In 2013 I worked at NET-A-PORTER, where we ran a year-long graduate program. Participants did three-month rotations with four teams, getting experience with different parts of our business. I volunteered to run a workshop introducing them to shell programming, and later adapted the material into this blog post1.
This is the Unix philosophy: write programs that do one thing, and do it well. Write programs to work together. Write programs to handle text streams, because that is a universal interface.
—Doug McIlroy
Look through /bin
and /usr/bin
on any Unix system and you'll find
hundreds of little tools you can glue together to accomplish complex
tasks. If you are serious about becoming a confident command-line
jockey, it is a good idea to skim the man pages for all the commands
covered in those directories. You don't have to memorise them, but
read enough to understand what each program does.
To whet your appetite, I'll introduce you to some of my favourite shell commands. But first, let's start by quickly covering how one can string programs together. A Unix program generally has one input stream and two output streams, known respectively as:
- Standard Input (aka
stdin
) - Standard Output (aka
stdout
) - Standard Error (aka
stderr
)
stdout
and stderr
are usually connected to the terminal that
invokes the program. Sometimes there's a command-line switch to
redirect output to a file instead. stdin
is usually connected to the
keyboard, though often programs will read input from any files given
as command line arguments. Here are some examples:
Download a file and dump its content to the terminal
curl -L http://bit.ly/13kW1yP
Save output of a URL to a file
curl -L http://bit.ly/13kW1yP -o primes.txt
Dump the content of a file to the terminal
cat primes.txt
Redirection
Some programs don't have switches to decide where to read from, or a way to name files for their output. Transcribing input from a file as input to your program is hardly ideal. Neither would transcribing output from the terminal and into an output file. Your friendly shell can help. We can ask the shell to redirect the input, output or error streams for a program to or from files. We use the following symbols to do that:
- < redirect
stdin
- > redirect
stdout
- 2> redirect
stderr
Here are some examples. (In some cases, these examples just show variants of the above. That is intentional. There's more than one way to skin a cat.)

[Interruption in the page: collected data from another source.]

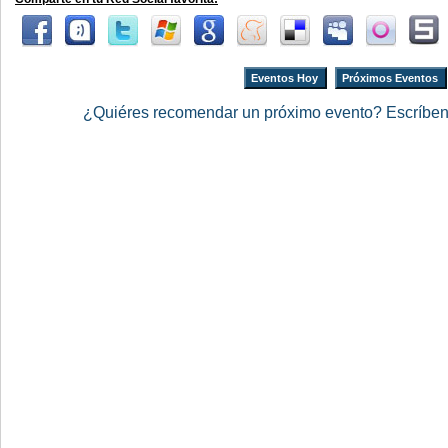
Eventos Hoy
Próximos Eventos
¿Quiéres recomendar un próximo evento? Escríbe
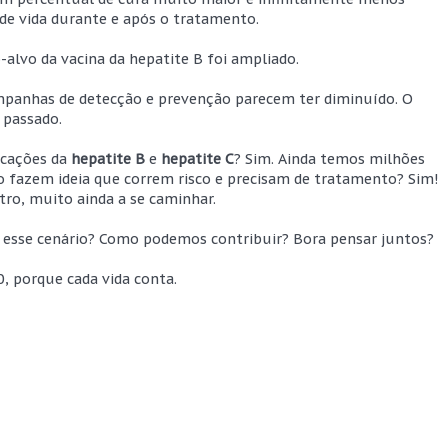
e de vida durante e após o tratamento.
-alvo da vacina da hepatite B foi ampliado.
ampanhas de detecção e prevenção parecem ter diminuído. O
 passado.
icações da
hepatite B
e
hepatite C
? Sim. Ainda temos milhões
o fazem ideia que correm risco e precisam de tratamento? Sim!
tro, muito ainda a se caminhar.
 esse cenário? Como podemos contribuir? Bora pensar juntos?
, porque cada vida conta.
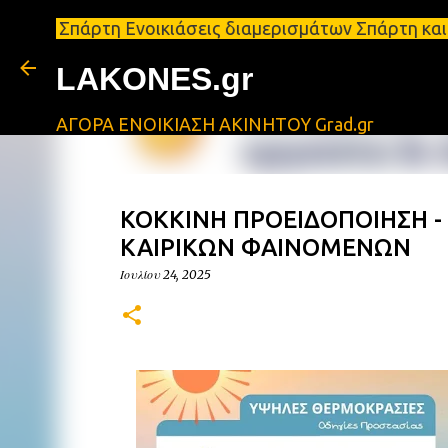
άρτη Ενοικιάσεις διαμερισμάτων Σπάρτη και Λακωνία
LAKONES.gr
ΑΓΟΡΑ ΕΝΟΙΚΙΑΣΗ ΑΚΙΝΗΤΟΥ Grad.gr
ΚΟΚΚΙΝΗ ΠΡΟΕΙΔΟΠΟΙΗΣΗ -
ΚΑΙΡΙΚΩΝ ΦΑΙΝΟΜΕΝΩΝ
Ιουλίου 24, 2025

Download a file and dump its content into a file
curl -L http://bit.ly/13kW1yP > primes.txt
.. again, but redirect progress/errors to a different file
curl -L http://bit.ly/13kW1yP > primes.txt 2> primes.err
Redirect standard input
cat < primes.err
Concatenate two files, dump the result in a third
cat primes.txt primes.err > foo
Pipes
With input and output redirection and judicious use of temporary files
you should now be able to chain simple programs together into ad-hoc
bigger ones. However, it's not convenient. In Unix you can use a pipe
(|
) to redirect a program's output directly to another program's
input. Some examples:
Count combined characters/words/lines in two files
cat primes.err primes.txt | wc
Count stuff in OUTPUT from a previous wc:
wc primes.txt | wc
You can, of course, combine pipes and input/output redirection:
Direct stderr to a file, count lines in stdout
curl -L http://bit.ly/13kW1yP 2> errors.txt | wc -l
Meaningless (but valid) use of pipes and redirection…
wc < primes.txt | wc | wc > foo
Exercises
We'll be using the file you've already downloaded a few times now in these exercises. It contains a list of UK Prime Ministers, 1 line per year. You'll need the following commands:
curl
: transfer data to or from URLswc
: counts characters/words/linessort
: sorts its inputuniq
: removes duplicate lines from its inputhead
&tail
: return the first/last N lines from a file/stream
Some of the exercises requires you to invoke these commands with
command-line switches to alter their basic behaviour. You will have to
use the man command to read about which switches are available and
what they do. For example, man sort
will bring up sort
's manual
page.
OK. Ready? Go:
- Download primes.txt if you haven't already
- Count the total number of lines in primes.txt
- Answer: 289 (290 including final newline)
- Count the number of unique prime ministers
- Answer: 53
- Count the prime ministers that served more than one year
- Answer: 40
- Count the prime ministers that served only 1 year
- Answer: 13
- Return the 3 prime ministers with highest number of years, in ascending order
- Answer: Jenkinson, Pitt, Walpole
- (Returning additional information in each line is OK)
- As the previous, but return the primes in position 2, 3 & 4 in descending order
- Answer: Pitt, Jenkinson, Gladstone
- (Returning additional information in each line is OK)
As NET-A-PORTER's tech blog is no longer available, I obtained the original from the internet archive for re-posting here.